When I woke up, it was to a late morning sun seeping in through the pale blue linen curtains. I yawned, stretched my arms, and looked across at my friends Evie and Betsy sleeping on the other double bed. The sound of ocean waves dimly roared in the distance as I crawled out of bed and padded towards the bathroom. The sun filtered in softly through the windows. Over heaping plates of custom-made omelets, fresh pieces of watermelon, kiwi, and mango, chilaquiles, mugs of hot Mexican coffee, and chilled glasses of mimosas, Betsy and Evie discussed our plans for the day. Meanwhile, I gazed admiringly at the shades of brilliant colors outside the window of our restaurant. The sapphire sky dusted with a few clouds blended into the midnight of the far ocean horizon, lightening to a sparkling clear indigo towards the shore. I was in Mexico’s paradise and I had never seen a landscape so full of life.
The Road to Tulum
An hour later, right on the dot of ten past ten, we found ourselves outside the hotel’s gates waiting for our ride. As the car slowly motored along the lone and dusty highway I gazed out of the window at the reddish dust rising and falling alongside and the blur of the faded foliage. Here and there the monotony of the plain was broken by small ramshackle huts where naked children happily ran around resting pigs and pecking chickens. Men in torn shirts and backpacks walked along the side of the road to get to their destination. Women in old but brightly colored blouses and white frilled skirts set out their laundry in the yard and stared at our car as we passed by. Every house consisted of the basic necessities of a tin corrugated roof, four bare wooden walls, and glassless windows.

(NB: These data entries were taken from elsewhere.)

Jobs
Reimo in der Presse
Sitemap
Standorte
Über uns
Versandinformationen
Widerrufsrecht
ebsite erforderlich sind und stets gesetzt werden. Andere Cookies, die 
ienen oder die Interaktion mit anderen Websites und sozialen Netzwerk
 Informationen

Eventually the car turned off the main highway that ran parallel to the beach resorts and local towns and entered a narrow dirt trail covered on both sides by the tangle of foliage known as the Mexican jungle. The unpaved road twisted and turned so that we could not see anything in front of the car except thick leaves and branches. In the back seat, I turned my head to stare out the back window and saw the thick jungle closing behind me. Evie and Betsy turned to me warily, and I felt my heart beating faster as the red road opened up slightly to reveal some cut trees and a short stone cairn rising out of the ground. We kept silent amid the heat, dust, and noise of the drive and it was in this silence that we had our first glimpse of the ancient ruins of Tulum. This eleventh century Mayan citadel by the sea doubled as both ancient fortification and astronomy observatory. Today, its stone towers rose alluringly before me from a steep cliff fronted by golden sand and warm Caribbean waters.
Amidst a Mayan Ruin
Exploring the ruins of Tulum was an education in Mayan urban planning and architecture. Every plot of land and every building had its specific purpose, most of which were dedicated to the religion of astronomy. Colonnaded temples, some of which were raised on a pyramid of stone steps filled the small outpost’s every corner. While one tracked the movement of the sun, another depicted ancient mythical creatures in phantasmal caricatures.

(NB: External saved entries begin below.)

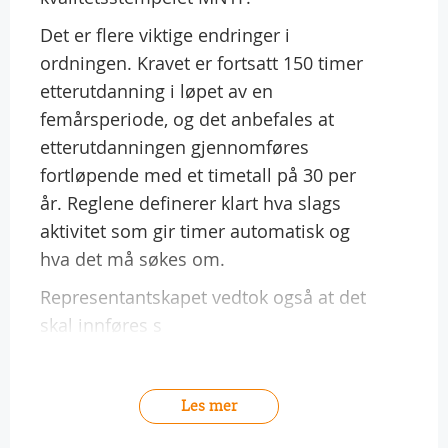
Det er flere viktige endringer i
ordningen. Kravet er fortsatt 150 timer
etterutdanning i løpet av en
femårsperiode, og det anbefales at
etterutdanningen gjennomføres
fortløpende med et timetall på 30 per
år. Reglene definerer klart hva slags
aktivitet som gir timer automatisk og
hva det må søkes om.
Representantskapet vedtok også at det
skal innføres s
Les mer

Dark galleries opened into small shrines, whose actual purpose was lost to history.
Still surviving murals gave us girls a glimpse into the complex past of this military trading center. Under the harsh sun, in the quiet of the afternoon, it was difficult, Betsy told us, to imagine what Tulum would have sounded like in its Mayan heyday. Nevertheless, she imagined the straight and intersecting pebble-lined avenues carrying soldiers to their sentry duties, while priests and government officials pored over archaic astronomical data from the windowless interiors of their grand temples. As the tropical sun heated the entire complex, Betsy even thought she could see the faint outlines of ancient Mayans peeking out from the guard towers.
Xel-Ha Delights
Evie decided it was getting too hot to be walking the streets of Tulum, so we headed next to an oasis of cool adventure, the ecological park of Xel-Ha. Here, hours could be spent floating serenely along the moss-colored lazy river on rubber tubes. While Betsy and I decided to take things slow along the winding waterway, Evie decided to try crossing along the river on a traverse rope. As we paddled down the slow moving stream, we became enamored by the twisting mangrove trees, and watched local boys dive from adjacent small cliffs into the cool jade waters. An hour and a half later, we met up with Evie, who had successfully completed her rope course, and went to snorkel in a protected inlet of the sea within the park. Here hundreds of colorful tropical fish played hide and seek with us amongst the coral. As the sun slowly sank into the latter half of the sky, we found ourselves resting on hammocks, discussing the astonishing beauty of Xel-Ha. Soon though, we subsided into a mutually respectful and relaxed silence as we simply let the ambience of the Riviera Maya soak into our souls.
TRAVEL NOTE:
The Riviera Maya is more than a sun worshipper’s destination. The wealth of natural resources and cultural traditions here provide a deeper understanding of one of its unique empires. The ancient Mayans considered the wildlife and topography of this region essential to their dynastic anatomy and a transformational influence. Preserving both nature and ancient customs for the rest of the world keeps the Riviera Maya a vibrant community.